Como mostrou a Folha em fevereiro, o inquérito das milícias digitais foi pensado como um anteparo para as investidas golpistas de Bolsonaro e de seus apoiadores mais radicais. Ele foi instaurado pela delegada Denisse Ribeiro, por ordem de Moraes, e agora é conduzido por Fabio Shor.
O inquérito chegou a ser usado no caso da denúncia sem provas da campanha de Bolsonaro sobre fraude nas inserções eleitorais em rádios do Nordeste. Moraes entendeu a acusação como uma forma de tumultuar o 2º turno e enviou a suspeita para a investigação da PF.
O entendimento dos investigadores é que esse caso -assim como a live com ataques às urnas e os atos antidemocráticos, por exemplo- são eventos praticados por uma suposta organização criminosa especializada em ataques às instituições e disseminação de notícias falsas e desinformação.
Em ao menos dois desses eventos investigados, a PF já indicou para a prática de crime pelo presidente.
No caso da live de 29 de julho de 2021, a delegada do caso afirmou que Bolsonaro teve atuação “direta e relevante” na produção de desinformação sobre o sistema eleitoral e aderiu “a um padrão de atuação já empregado por integrantes de governos de outros países”.
Segundo a PF, a “chamada live presidencial foi um evento previamente estruturado com o escopo de defender uma teoria conspiratória que os participantes já sabiam inconsistente”.
A delegada também viu crime no vazamento por Bolsonaro e pelo deputado Filipe Barros (PL-PR) do inquérito do ataque hacker ao sistema do TSE.
Agora conduzida por Shor, a investigação teve outros desdobramentos no período eleitoral, como as buscas contra os oito empresários protagonistas de conversa de cunho golpista em um grupo de WhatsApp.
Esse material -e outros coletados anteriormente- estão sendo analisados pelo delegado e sua equipe, atualmente instalada na DIP (Diretoria de Inteligência Policial) da PF.
Também é nesse inquérito que estão sendo analisadas as transações financeiras suspeitas no gabinete de Bolsonaro. A PF chegou nos indícios ao analisar a quebra de sigilo telemático de Mauro Cesar Barbosa Cid, principal ajudante de ordens do presidente.
Foram encontradas conversas por escrito, fotos e áudios trocados por Cid com outros funcionários da Presidência que sugerem a existência de depósitos fracionados e saques em dinheiro.
O inquérito das milícias digitais tem origem na investigação dos atos antidemocráticos de 2020 e resultado de um drible de Moraes no Procurador-Geral da República, Augusto Aras.
O indicado de Bolsonaro para a PGR pediu o arquivamento, Moraes aceitou, mas abriu outra investigação -agora batizada de milícias digitais- com o material coletado pela Polícia Federal.

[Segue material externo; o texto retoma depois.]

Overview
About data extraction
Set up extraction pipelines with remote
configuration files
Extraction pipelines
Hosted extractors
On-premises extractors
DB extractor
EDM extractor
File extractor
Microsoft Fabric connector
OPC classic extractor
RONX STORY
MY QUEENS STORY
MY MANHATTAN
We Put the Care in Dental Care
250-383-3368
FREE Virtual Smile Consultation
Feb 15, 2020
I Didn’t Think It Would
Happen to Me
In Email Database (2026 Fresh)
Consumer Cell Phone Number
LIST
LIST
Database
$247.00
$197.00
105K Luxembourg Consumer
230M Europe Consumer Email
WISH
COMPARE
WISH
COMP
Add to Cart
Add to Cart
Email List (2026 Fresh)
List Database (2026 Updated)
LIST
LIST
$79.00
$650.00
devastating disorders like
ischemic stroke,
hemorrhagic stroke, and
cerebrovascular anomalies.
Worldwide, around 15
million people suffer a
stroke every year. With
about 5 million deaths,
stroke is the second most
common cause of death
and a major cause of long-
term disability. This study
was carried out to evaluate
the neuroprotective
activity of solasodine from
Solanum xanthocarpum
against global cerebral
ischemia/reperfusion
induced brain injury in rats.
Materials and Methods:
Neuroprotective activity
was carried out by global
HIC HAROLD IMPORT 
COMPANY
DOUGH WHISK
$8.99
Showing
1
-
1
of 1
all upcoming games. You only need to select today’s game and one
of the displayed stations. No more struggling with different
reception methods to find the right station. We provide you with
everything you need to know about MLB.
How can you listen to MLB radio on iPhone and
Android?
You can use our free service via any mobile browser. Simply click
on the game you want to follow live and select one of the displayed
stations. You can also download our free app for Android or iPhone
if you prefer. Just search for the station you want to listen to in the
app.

Ao longo do tempo, o ministro foi enviando os outros eventos para dentro da apuração.
As chamadas milícias digitais, no entendimento dos investigadores, têm entre outros objetivos “diminuir a fronteira entre o que é verdade e o que é mentira”.
“A prática visa, mais do que uma ferramenta de uso político-ideológico, um meio para obtenção de lucro, a partir de sistemas de monetização oferecidos pelas plataformas de redes sociais. Transforma rapidamente ideologia em mercadoria, levando os disseminadores a estimular a polarização e o acirramento do debate para manter o fluxo de dinheiro pelo número de visualizações”, diz relatório da PF.
Segundo a investigação, “quanto mais polêmica e afrontosa às instituições for a mensagem” divulgada, “maior o impacto no número de visualizações e doações, reverberando na quantidade de canais e no alcance do maior número de pessoas”.